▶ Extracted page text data
--------------------
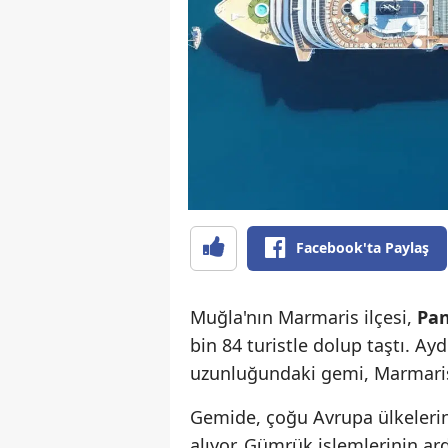
Facebook'ta Paylaş
Muğla'nın Marmaris ilçesi,
Pan
bin 84 turistle dolup taştı. Ay
uzunluğundaki gemi, Marmaris 
Gemide, çoğu Avrupa ülkeler
alıyor. Gümrük işlemlerinin ard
--------------------
Copy each line of the records above exactly as written. Do not carry over any picture.

Facebook'ta Paylaş
Muğla'nın Marmaris ilçesi,
Pan
bin 84 turistle dolup taştı. Ay
uzunluğundaki gemi, Marmaris 
Gemide, çoğu Avrupa ülkeler
alıyor. Gümrük işlemlerinin ard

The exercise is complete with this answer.